The Detroit Tigers have been playing baseball since the American League was founded in 1901. That’s 116 season openers from which to select some of the greatest performances. Here are five of the best in Tigers’ history.
April 7, 1986: Tigers 6, Boston Red Sox 5
Only four Tigers in history have gone 4-for-4 on Opening Day. In this opener, Kirk Gibson hit two-run home runs, one in the fifth inning and another in the seventh. Both homers put the Tigers ahead in the game. Gibby had five RBI, while Dave Collins, Darnell Coles, and Larry Herndon chipped in with two hits apiece. Jack Morris gave up five runs on twelve hits, including four home runs, but hung on for the victory.
April 3, 1984: Tigers 8, Minnesota Twins 1
The Tigers won their first nine games as part of an all time best 35- 5 start, and it all began with this 8- 1 drubbing of the Twins at the Metrodome. Darrell Evans drove in three runs, Lance Parrish drove in a pair, and Lou Whitaker, Alan Trammell, and Howard Johnson chipped in two hits apiece to spark the Tigers. Jack Morris pitched seven innings, while Aurelio Lopez and Willie Hernandez closed out the victory. “Opening day” usually refers to the home opener in Detroit, but like this season, the 1984 Tigers started on the road. The team laid waste to the rest of the league, starting 16- 1 and winning 104 games and a World Series title.
April 4, 2005: Tigers 11, Kansas City Royals 2
The Tigers had rebounded from their worst season in history in 2003, improving their record by 29 games and seemingly on the rise, so Manager Alan Trammell’s team entered the season with expectations of continued improvement. The 2005 season didn’t end well for the Tigers, or for Trammell, but Dmitri Young got things off to an exciting start with a three home run performance that set the town abuzz. Young collected four hits and five RBI in all. Brandon Inge also homered for Detroit, and Jeremy Bonderman threw seven frames of one run ball to get the victory.
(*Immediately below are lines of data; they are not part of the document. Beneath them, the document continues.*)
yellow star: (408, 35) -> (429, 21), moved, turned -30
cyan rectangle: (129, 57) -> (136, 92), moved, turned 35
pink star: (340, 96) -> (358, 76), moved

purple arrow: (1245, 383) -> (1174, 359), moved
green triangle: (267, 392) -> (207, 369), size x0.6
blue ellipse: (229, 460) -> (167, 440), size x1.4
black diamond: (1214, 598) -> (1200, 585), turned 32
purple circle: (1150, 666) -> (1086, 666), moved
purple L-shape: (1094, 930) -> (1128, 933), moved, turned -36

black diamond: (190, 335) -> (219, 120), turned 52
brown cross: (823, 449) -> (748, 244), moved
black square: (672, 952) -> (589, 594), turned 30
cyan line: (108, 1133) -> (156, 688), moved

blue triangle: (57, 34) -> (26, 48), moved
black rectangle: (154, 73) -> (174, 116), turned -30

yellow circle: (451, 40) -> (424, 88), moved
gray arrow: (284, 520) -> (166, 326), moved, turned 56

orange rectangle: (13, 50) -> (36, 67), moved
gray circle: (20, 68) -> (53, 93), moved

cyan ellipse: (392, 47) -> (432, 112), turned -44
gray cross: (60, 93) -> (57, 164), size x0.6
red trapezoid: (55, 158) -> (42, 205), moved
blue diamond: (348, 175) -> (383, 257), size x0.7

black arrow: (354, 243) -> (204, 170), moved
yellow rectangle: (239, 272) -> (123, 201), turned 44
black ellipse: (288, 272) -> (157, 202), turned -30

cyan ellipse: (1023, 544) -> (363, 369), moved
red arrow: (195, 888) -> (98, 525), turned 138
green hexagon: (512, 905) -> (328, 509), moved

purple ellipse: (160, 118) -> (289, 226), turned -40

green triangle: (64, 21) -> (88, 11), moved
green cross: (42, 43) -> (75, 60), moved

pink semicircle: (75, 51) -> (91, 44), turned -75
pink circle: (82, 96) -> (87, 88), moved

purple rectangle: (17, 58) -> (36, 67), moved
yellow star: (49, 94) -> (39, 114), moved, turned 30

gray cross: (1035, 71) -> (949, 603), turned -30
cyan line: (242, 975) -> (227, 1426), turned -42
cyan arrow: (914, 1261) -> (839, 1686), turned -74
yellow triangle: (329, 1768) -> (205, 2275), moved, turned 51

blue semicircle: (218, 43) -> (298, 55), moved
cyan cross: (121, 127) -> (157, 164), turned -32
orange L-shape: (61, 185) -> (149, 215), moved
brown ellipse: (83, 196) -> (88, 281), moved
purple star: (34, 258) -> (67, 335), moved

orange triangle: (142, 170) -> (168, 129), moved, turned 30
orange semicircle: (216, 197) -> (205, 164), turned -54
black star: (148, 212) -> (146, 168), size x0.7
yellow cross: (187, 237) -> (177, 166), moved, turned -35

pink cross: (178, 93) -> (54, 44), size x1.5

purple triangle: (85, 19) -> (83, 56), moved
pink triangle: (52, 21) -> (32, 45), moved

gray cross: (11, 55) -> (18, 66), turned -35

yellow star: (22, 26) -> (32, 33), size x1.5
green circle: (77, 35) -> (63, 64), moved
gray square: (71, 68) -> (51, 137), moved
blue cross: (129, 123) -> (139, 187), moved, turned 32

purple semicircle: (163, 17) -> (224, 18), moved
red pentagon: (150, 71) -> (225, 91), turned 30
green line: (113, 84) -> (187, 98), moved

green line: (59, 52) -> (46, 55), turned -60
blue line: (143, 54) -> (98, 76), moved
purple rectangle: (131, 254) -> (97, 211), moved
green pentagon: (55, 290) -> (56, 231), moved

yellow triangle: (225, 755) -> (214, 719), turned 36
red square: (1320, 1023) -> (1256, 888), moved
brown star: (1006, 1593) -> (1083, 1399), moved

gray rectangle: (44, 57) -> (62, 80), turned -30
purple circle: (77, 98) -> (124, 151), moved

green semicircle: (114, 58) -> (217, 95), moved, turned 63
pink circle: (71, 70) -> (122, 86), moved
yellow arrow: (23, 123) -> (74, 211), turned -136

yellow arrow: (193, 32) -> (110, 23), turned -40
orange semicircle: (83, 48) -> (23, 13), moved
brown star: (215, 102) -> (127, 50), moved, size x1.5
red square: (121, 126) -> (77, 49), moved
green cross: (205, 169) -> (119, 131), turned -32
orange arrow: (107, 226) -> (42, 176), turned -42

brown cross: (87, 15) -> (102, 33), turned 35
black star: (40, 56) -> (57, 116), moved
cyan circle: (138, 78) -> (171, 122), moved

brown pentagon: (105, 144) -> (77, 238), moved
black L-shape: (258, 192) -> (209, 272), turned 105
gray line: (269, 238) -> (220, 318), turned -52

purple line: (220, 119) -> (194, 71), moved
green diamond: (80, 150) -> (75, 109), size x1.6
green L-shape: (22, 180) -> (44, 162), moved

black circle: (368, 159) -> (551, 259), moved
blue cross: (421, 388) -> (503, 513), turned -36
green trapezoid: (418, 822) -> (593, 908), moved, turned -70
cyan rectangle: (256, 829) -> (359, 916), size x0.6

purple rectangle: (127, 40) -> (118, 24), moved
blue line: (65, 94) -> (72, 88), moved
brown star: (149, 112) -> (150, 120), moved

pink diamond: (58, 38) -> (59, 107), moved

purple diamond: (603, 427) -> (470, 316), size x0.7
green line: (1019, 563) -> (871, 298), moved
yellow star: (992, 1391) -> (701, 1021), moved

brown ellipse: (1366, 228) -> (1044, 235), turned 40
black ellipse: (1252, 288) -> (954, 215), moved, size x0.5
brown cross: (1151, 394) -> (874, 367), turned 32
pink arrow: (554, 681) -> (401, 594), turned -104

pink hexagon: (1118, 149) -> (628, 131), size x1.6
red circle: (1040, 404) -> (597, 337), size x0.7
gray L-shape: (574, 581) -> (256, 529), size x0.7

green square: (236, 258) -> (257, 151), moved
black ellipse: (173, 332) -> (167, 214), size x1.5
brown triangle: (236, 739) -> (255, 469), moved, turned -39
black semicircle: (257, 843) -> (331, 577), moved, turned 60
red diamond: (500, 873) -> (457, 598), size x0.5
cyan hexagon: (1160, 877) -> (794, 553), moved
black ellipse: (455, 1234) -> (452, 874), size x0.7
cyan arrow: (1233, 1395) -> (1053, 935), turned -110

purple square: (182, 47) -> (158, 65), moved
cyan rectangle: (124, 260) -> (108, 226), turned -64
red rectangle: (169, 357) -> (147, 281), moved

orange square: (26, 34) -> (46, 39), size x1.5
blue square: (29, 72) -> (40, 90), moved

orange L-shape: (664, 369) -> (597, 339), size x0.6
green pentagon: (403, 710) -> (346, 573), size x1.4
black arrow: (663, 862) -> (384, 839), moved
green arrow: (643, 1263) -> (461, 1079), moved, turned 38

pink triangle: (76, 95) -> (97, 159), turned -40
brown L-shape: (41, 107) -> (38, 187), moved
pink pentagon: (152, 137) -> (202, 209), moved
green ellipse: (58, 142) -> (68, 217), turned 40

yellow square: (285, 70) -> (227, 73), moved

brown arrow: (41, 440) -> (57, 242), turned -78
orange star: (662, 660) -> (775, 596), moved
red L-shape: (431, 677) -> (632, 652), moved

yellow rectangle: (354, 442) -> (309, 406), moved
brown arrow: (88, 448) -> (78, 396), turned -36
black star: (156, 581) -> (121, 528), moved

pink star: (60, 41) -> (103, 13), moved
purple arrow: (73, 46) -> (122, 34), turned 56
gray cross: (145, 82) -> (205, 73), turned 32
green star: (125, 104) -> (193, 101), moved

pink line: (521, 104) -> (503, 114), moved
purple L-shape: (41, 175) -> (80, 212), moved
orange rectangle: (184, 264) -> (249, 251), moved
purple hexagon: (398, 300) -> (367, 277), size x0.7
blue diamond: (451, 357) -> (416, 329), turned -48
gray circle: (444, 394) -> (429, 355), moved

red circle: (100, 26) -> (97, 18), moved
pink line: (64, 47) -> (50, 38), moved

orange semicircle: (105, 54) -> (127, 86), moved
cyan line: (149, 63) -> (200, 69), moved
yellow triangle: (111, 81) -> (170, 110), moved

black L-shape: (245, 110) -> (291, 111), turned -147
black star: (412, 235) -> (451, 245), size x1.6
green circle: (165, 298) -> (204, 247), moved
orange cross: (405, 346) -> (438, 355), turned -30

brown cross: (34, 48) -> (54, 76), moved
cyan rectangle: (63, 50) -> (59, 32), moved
April 10, 1968: Red Sox 7, Tigers 3
Maybe you had to live through the civil unrest and the riots in Detroit in 1967 to truly appreciate the full impact of the 1968 baseball season on the City of Detroit. The city had been torn apart with violence, burning buildings and troops on the streets. The Red Sox had pulled out the pennant on the last day of the 1967 season over the Tigers, and opening day in 1968 was postponed amid fears of more violence after the assassination of Martin Luther King. It was appropriate that Boston was in town to kick off the 1968 season. Former Boston pitcher Earl Wilson hit a home run for the Tigers, his first of ten homers that season. Although they lost the opener, the Tigers won the next nine games en route to 103 victories and a World Series championship.
April 25, 1901: Tigers 14, Milwaukee Brewers 13
The Detroit Tigers’ opened the American league’s first season with one of the greatest comebacks in baseball history. Trailing 13- 4 entering the ninth inning, the Tigers scored ten runs in the bottom of the ninth at Bennett Park- later named Navin Field, Briggs Stadium and Tiger stadium— to steal a victory over the Milwaukee Brewers. Frank “Pop” Dillion drove in the tying and winning runs with a ground rule double. Detroit finished their first season with a record of 72- 63, in third place among the eight AL teams. The Tigers won their first five games, each on their last at bat of the game. They would score in double digits twelve times, allowing at least ten runs 18 times that season, in the “dead ball” era. Those Brewers would become the St Louis Browns the following season, and eventually the Baltimore Orioles. The modern day Brewers began as the expansion Seattle Pilots in 1969.
Only four of the eight cities that began play in the American League in 1901 still have their franchises, and only two of those use the same team name: the Detroit Tigers and the Chicago White Sox. Seasons come and seasons go, but each opening day brings hope that the boys of summer will bring joy to the City that craves a winner. Play ball!